Hace ya un buen ratazo que se están agolpando en mi cabeza las escenas de aquellos años infantiles en Andamarca. Como vengo jugando con los recuerdos, al principio hasta he sonreído, pero ahorita me está ganando una gran preocupación. Como que recuerdo más. Será porque el estómago me está gritando encolerizado. Imanaycusaqraq. Esta sensación sólo la había vivido pocas veces en Andamarca, cuando íbamos “por daño” con alguno de mis hermanos.
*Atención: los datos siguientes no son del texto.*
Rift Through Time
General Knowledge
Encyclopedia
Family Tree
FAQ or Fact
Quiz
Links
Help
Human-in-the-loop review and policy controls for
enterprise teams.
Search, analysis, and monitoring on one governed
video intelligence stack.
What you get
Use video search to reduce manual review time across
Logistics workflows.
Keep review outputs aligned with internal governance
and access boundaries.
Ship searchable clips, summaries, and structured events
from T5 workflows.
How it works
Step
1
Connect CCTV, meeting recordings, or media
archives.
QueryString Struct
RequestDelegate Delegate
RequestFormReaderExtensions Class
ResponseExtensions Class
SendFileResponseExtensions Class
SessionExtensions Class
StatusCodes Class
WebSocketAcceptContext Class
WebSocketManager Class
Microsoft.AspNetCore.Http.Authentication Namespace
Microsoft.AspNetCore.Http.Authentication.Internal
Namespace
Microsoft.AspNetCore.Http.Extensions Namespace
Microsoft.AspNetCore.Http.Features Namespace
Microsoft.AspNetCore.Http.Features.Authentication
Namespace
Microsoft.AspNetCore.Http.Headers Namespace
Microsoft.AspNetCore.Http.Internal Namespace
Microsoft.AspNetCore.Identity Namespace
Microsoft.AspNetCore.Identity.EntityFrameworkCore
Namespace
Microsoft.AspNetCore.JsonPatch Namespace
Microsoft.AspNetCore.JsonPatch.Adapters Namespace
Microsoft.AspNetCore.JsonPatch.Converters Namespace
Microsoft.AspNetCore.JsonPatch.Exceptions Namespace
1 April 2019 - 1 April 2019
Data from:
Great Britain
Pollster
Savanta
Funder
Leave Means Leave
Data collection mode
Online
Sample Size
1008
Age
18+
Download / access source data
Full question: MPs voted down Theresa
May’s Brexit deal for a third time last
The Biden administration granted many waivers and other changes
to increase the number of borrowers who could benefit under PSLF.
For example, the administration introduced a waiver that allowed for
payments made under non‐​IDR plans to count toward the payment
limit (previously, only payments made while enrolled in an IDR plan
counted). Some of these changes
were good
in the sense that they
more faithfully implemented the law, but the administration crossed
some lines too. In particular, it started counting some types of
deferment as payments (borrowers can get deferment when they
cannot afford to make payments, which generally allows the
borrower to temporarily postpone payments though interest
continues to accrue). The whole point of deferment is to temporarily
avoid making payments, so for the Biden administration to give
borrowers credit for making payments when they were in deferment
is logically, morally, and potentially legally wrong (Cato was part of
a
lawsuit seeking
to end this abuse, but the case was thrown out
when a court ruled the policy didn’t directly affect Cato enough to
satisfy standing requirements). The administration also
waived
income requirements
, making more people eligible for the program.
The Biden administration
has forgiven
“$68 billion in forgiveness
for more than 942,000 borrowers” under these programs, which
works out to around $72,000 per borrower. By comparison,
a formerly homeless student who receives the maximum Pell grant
Como a eso de las tres de la mañana don Herminio daba la señal. “Yaááááá”, decía y no había más. Procurando no hacer bulla, nos abrigábamos lo mejor que podíamos, buscábamos la huaraquita compañera y ¡a caminar!. Solíamos iniciar el peregrinaje por Ninakiro, Alfapampa, seguir por Cuyo hasta Chulluca antes del retorno a casa para ir a la Escuela. Unas veces eran los alfalfarcitos florecientes, otras, los cultivos de maíz o papa que debíamos vigilar con celo. Mis paisanos eran ultramoscas, hasta se pasaban la voz: “ellos no saben andar de noche” y tranquilamente los conchefrescas metían sus animales en nuestros cercos, los pasteaban unas horas y luego hasta dejaban bien pircaditos los portillos. Otros, solamente soltaban a sus animales y éstos, como enseñados, se metían igual a banquetearse con lo nuestro.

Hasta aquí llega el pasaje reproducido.